- [Description of the task]:
What you return should be every line below, word for word, and none of the images.

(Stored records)

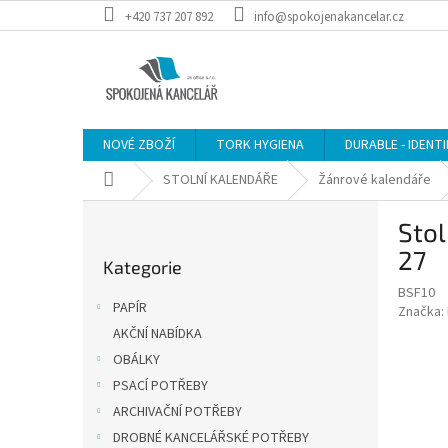
Přejít
+420 737 207 892
info@spokojenakancelar.cz
na
obsah
NOVÉ ZBOŽÍ
TORK HYGIENA
DURABLE - IDENT
Domů
STOLNÍ KALENDÁŘE
Žánrové kalendáře
P
Stol
o
Přeskočit
s
27
Kategorie
kategorie
t
BSF10
r
PAPÍR
Značka:
a
AKČNÍ NABÍDKA
n
OBÁLKY
n
í
PSACÍ POTŘEBY
p
ARCHIVAČNÍ POTŘEBY
a
DROBNÉ KANCELÁŘSKÉ POTŘEBY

- [Solution]:
Přejít
+420 737 207 892
info@spokojenakancelar.cz
na
obsah
NOVÉ ZBOŽÍ
TORK HYGIENA
DURABLE - IDENT
Domů
STOLNÍ KALENDÁŘE
Žánrové kalendáře
P
Stol
o
Přeskočit
s
27
Kategorie
kategorie
t
BSF10
r
PAPÍR
Značka:
a
AKČNÍ NABÍDKA
n
OBÁLKY
n
í
PSACÍ POTŘEBY
p
ARCHIVAČNÍ POTŘEBY
a
DROBNÉ KANCELÁŘSKÉ POTŘEBY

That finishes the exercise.